Mom bubbled all those funny little human words behind me like something important just happened.
I’m thinking, Geesh, that was close.
You fling everything you have, to get over that mountain - momentum and hope and good intentions carrying you to the other side.
Long, flowing ribbons of water, like drool - streaming behind, like that overhead airplane banner flapping in the breeze, carrying words dogs can't read. At Dog Beach, where we don't talk. We do.
We nailed it!
Almost lost it. But not. Smiling inside.
There was no better place to be, drawn to a life of adventure and thrill and running away from the old ones you were.
Finding your way against the ups and downs of life. Against the odds.
The very essence of surfing.
If it were easy, everybody’d do it.
Quick! Turn around, face the shore – another wave is coming up behind us. Get into surf rider position.
Mom’s all, “paddle, paddle, paddle – we can get this one!”
Here’s a nice big swell, building up… hurry, quick… swivel around, look up, check the lineup, point just right. Feet in position - not too far forward, not riding back. Step a little left; whoops, I mean a little right.
Wait for it…. that perfect, effortless moment, suspended in time.
Lifted up by the wave – by life - mid air, sailing, flying.
Surf is UP and you rise up with her.
Surfing at last. And time stands still.
Wooo HOOOOOO, what a thrill.
Footwork – stay flexible. Stay with her as wave changes.
Hang loose. Hang Ten. I mean Twenty.
Step forward a little - your weights' a little too far back, wave will sneak right out from under you.
Too far forward and you pearl - tumble and fumble and bumble underwater, body buried, rip tide dragging, threatening to drown you. Frantic, you’re flailing all around toward the light. You need air so bad you suck in salt water.
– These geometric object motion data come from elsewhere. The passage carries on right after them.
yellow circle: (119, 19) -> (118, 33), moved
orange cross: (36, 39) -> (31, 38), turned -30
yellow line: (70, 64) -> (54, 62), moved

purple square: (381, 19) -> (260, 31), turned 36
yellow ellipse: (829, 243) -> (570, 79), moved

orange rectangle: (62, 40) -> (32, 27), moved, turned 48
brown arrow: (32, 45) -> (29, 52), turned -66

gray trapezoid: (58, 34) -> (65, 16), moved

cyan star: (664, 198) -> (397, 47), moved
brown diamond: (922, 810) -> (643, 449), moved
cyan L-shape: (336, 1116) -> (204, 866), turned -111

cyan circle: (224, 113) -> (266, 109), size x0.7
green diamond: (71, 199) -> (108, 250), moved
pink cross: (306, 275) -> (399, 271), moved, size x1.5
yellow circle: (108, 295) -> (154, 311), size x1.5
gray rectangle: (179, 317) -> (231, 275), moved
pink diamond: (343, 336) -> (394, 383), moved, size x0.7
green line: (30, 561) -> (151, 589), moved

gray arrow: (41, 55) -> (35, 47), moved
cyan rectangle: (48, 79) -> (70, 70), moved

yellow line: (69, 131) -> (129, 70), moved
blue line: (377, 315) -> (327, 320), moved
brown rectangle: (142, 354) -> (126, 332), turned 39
That sucks. Is that what they mean by that?
Wipeout. We call it pearling - surfers do. I know that’s weird.
Be patient, Zen-like. Don’t fight it.
Your drowned-rat brains bounce back up from the undertow at last - for your great big gulp of clear blue sky.
Shhhh – don't tell anyone that just happened.
Been there, done that - dragged down, wiped out - on the water. And off.
But that wasn’t now - that was a memory. Every wave, every ride, every make-or-break moment - that fear comes back, from deep inside.
Ah, this one looks perfect. Just the right one. This one could really work out.
And this wave, this woman, she picked me.
And in this moment, he rose up from the one he had been. So bad, so many times, a rogue runaway rescue mutt.
And it lifted him up – she did – the wave; his mom; and they rose up together.
And he stood up, and he stood tall. And he moved just a little, to stay in the sweet spot. And he found it – for the first time in all of his life.
And he rode it – the ups and the downs, like it was nuthin’ at all.
Because he’d had a lot of experience as a third-time's-a-charm rescue dog.
He ran away, was blown away, rescued and reinvented.
And he received the gift -- of surfing, of home, and family. New life.
All that running away and sadness and grief and hating it, and hating them - had led to this very moment.
The ride of life.
In his own home town. On his own home beach. Where he finally belonged - and forever will.